2. Clark AJ et al. X-linked creatine transporter (SLC6A8) mutations in about 1% of males with mental retardation of unknown etiology. Hum Genet 2006 Jul;119(6)604-10

3. Stockler-Ipsiroglu S, Apatean D, Battini R et al. Arginine;glycine amidinotransferase (AGAT) deficiency: Clinical features and long term outcomes in 16 patients diagnosed worldwide. Molecular Genetics and Metabolism. 2015;116:252-259.
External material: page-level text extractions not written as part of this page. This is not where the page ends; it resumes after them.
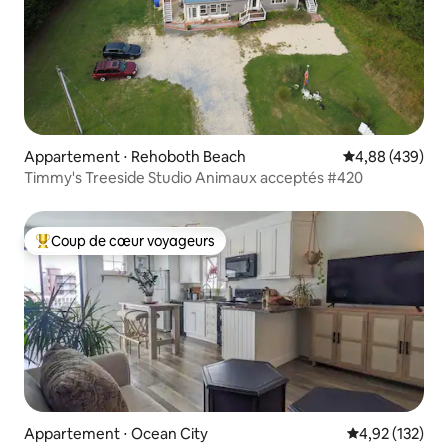
Appartement ⋅ Rehoboth Beach
Évaluation moy
4,88 (439)
Timmy's Treeside Studio Animaux acceptés #420
Coup de cœur voyageurs
Coups de cœur voyageurs les plus appréciés
Appartement ⋅ Ocean City
Évaluation moy
4,92 (132)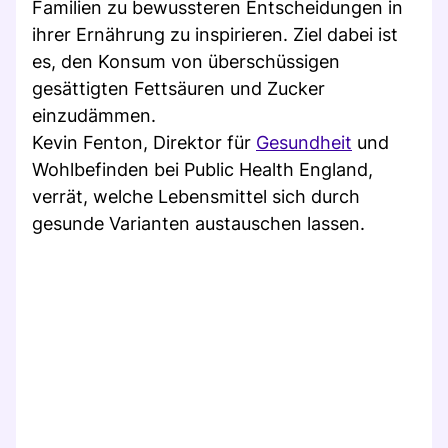
Familien zu bewussteren Entscheidungen in
ihrer Ernährung zu inspirieren. Ziel dabei ist
es, den Konsum von überschüssigen
gesättigten Fettsäuren und Zucker
einzudämmen.
Kevin Fenton, Direktor für
Gesundheit
und
Wohlbefinden bei Public Health England,
verrät, welche Lebensmittel sich durch
gesunde Varianten austauschen lassen.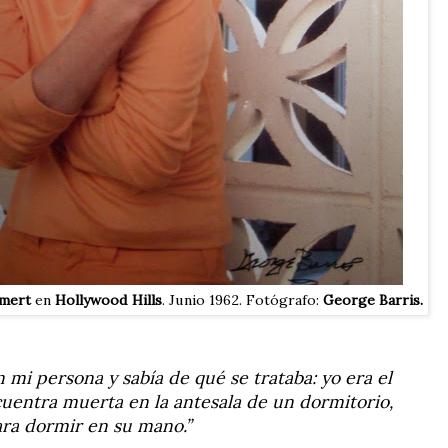
imert
en
Hollywood Hills
. Junio 1962. Fotógrafo:
George Barris.
n mi persona y sabía de qué se trataba: yo era el
ncuentra muerta en la antesala de un dormitorio,
ara dormir en su mano.”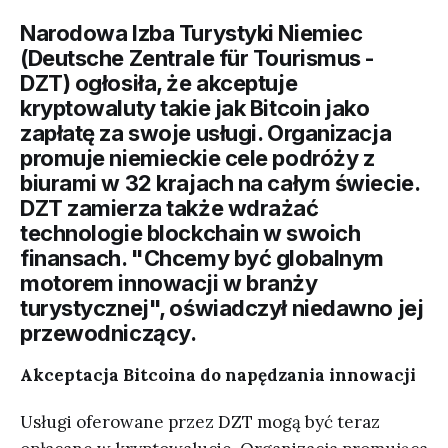
Narodowa Izba Turystyki Niemiec
(Deutsche Zentrale für Tourismus -
DZT) ogłosiła, że akceptuje
kryptowaluty takie jak Bitcoin jako
zapłatę za swoje usługi. Organizacja
promuje niemieckie cele podróży z
biurami w 32 krajach na całym świecie.
DZT zamierza także wdrażać
technologie blockchain w swoich
finansach. "Chcemy być globalnym
motorem innowacji w branży
turystycznej", oświadczył niedawno jej
przewodniczący.
Akceptacja Bitcoina do napędzania innowacji
Usługi oferowane przez DZT mogą być teraz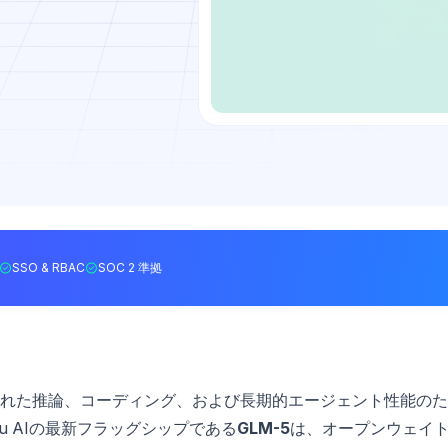
SSO & RBAC
SOC 2 準拠
れた推論、コーディング、および長期的エージェント性能のた
u AIの最新フラッグシップである
GLM-5
は、オープンウェイ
4. Miller JS et al. Red Flags for Creatine Transporter Deficiency, and Potential Outcome Variables for the Severely Impaired. Poster first presented at Society for Developmental Behavioral Pediatrics (SDBP) 2016 Annual Meeting Savannah,GA September 2016.

5. Stockler-Ipsiroglu S, Mercimek-Mahmutoglu S, Salomons GS. Creatine deficiency syndromes. In: Saudubray JM, Baumgartner MR, Walter JH, eds. Inborn Metabolic Diseases: Diagnosis and Treatment. 5th ed. Springer; 2012:239-247.